A Failed Writer’s Failed Attempt at a Verb List (2023)

Cover of A Failed Writer’s Failed Attempt at a Verb List (2023)

Read Conversations about Sculpture where the art critic Hal Foster chats with / argues against / interrogates / interviews the blue-chip artist Richard Serra, the man of big steel slabs and walls and arcs and torqued ellipses, mythologized thrower of molten lead and liquid rubber. Feel your fancy tickled—coochie coochie coo—when they get onto Serra’s Verb List (1967). Like the name suggests, it’s a list of verbs and topics, of actions that capture Serra’s goals and processes. A snippet: 

to roll   to curve   to scatter   to modulate

to crease   to lift   to arrange   to distill

to fold   to inlay   to repair   of waves

to store   to impress   to discard   of electromagnetic

You get the gist. Inhale the gist. Serra: man of acts and actions, molding matter, investigating space, constructing space. And Verb List helped send him on his way so why couldn’t it do the same for you? 

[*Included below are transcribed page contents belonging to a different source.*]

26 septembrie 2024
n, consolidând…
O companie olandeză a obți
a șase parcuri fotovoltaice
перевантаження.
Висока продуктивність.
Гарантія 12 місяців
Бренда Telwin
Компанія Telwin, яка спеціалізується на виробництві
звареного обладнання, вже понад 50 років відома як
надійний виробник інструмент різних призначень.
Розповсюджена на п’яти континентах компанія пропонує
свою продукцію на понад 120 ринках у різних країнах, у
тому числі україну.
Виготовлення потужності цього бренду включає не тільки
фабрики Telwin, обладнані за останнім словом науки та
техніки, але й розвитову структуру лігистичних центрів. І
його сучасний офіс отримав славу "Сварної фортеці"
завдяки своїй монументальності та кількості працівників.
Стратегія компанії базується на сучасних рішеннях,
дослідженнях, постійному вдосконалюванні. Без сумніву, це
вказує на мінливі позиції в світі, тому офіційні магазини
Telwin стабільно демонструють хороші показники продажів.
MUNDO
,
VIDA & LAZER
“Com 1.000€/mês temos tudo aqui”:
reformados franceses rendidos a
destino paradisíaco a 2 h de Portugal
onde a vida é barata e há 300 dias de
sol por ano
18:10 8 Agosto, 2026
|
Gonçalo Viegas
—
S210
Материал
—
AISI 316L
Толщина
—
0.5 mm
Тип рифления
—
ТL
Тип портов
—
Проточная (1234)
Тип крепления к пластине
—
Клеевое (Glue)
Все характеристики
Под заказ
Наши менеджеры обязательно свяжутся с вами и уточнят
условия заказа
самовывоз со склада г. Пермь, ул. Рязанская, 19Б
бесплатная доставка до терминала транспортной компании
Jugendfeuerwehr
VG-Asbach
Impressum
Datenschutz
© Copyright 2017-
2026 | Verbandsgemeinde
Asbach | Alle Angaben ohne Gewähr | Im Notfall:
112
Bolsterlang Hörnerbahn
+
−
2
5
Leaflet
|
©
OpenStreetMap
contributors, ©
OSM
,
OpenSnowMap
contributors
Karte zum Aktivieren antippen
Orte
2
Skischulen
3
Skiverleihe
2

Except you’re not a sculptor, but a writer. You call yourself a writer, compose bios with the word shining in them like juicy salmon roe buried in the center of a fresh rice ball. A writer though some people tell you you’re only a writer if you get paid for your work, which you don’t; or if you have an MFA, whatever the fuck that is; or a platform with thousands of followers, but what’s a platform? Like scaffolding for the gallows? What’s a follower? And where does one lead them?; or have published books, which you haven’t though you often wonder why the agents and publishers aren’t calling because your ringer is certainly on; or are a good literary citizen, which you’re not because you don’t know what that means and the paperwork for said citizenship is beyond your comprehension and your ratty passport simply reads “art for art’s sake,” a nation whose population is aging into irrelevance and oblivion; or read for or edit a literary magazine, which you don’t because you’re too busy writing your own stuff that everyone else is too busy or tired or jaded to read, just one narcissistic scribbler crawled up their own ass like so many others; or attend readings or participate in workshops or join a community of fellow writers, which you could and should do but it’s partly the solitariness of writing that attracted you in the first place and anyhow your invitation to the reading was lost in the mail. So, ok, you’re not necessarily a writer though you read and write and that has to count for something, right? 

Thus, your list. An attempt at a list. This is you, listing, not just what writing is but what you want it to be, an enumeration of aspirations:

to write   to churn   to capture   to express

to deceive   to imagine   to palaver   of syntax

to discomfort   to trigger   of rhythm   of alienation

to amuse   of grotesques   to submerge   of disquiet 

Of course, to read seems like an obvious choice and even a prerequisite, but your writer acquaintance with an MFA who edits a lit mag doesn’t read anything but submissions, a never-ending stream of submissions the bulk of which insist on flirting with the maximum allowable word count, and tweets or posts or whatever the moguls are telling you to call them now, and anime subtitles on Crunchyroll simulcasts so maybe it’s not so obvious or required? 

To write, then, was a good start, but you think about all the writer personalities famous for their antics more than their words or works, writers who want to be writers more than they want to write, and about the writers who wrote one thing once, seemingly to secure a teaching gig, and then never picked up the pen or clacked the keys again despite their residencies and sabbaticals. Fair to say you’re getting stumped here—stymied, blocked— before you begin.

Try casting aside your preconceptions, dear “writer,” about what you want writing to be—is this the authenticity you read so much about in blurbs and reviews?—and acknowledge what it is or at least start to grapple with what it has become. Strip it of its myths and legends and realize what it perhaps always was. Recall already renowned yet still thirsty Walt Whitman writing angry letters to the press about his underappreciated genius. Remember careerist Philip Roth sitting by the phone for a call the Nobel Committee never made. Compose your list:

to network   to virtue-signal   to cancel   to pander

to promote   to perform   of credentials   of safe spaces

to moralize   of lived experience   to censor   of content warnings

to tweet   to compete   of poverty   to submit 

The list could go on and on and on as you could go on, stumble on, write on, beg and whine and cry out with writerly self-pity, but for Serra it was generative, a starting point, the first step towards an impressive and ongoing body of significant work with the final entry fittingly:

to continue

While for you it feels like an ending, a series of actions that silence, stifle, disenchant, mangle, suffocate, sanitize, deaden, crush—good verbs all, accurate, correct, in their fashion, but the one that makes the most sense, the logical end of your version of a writer’s Verb List, has to be: 

to quit

But here you are even failing at that.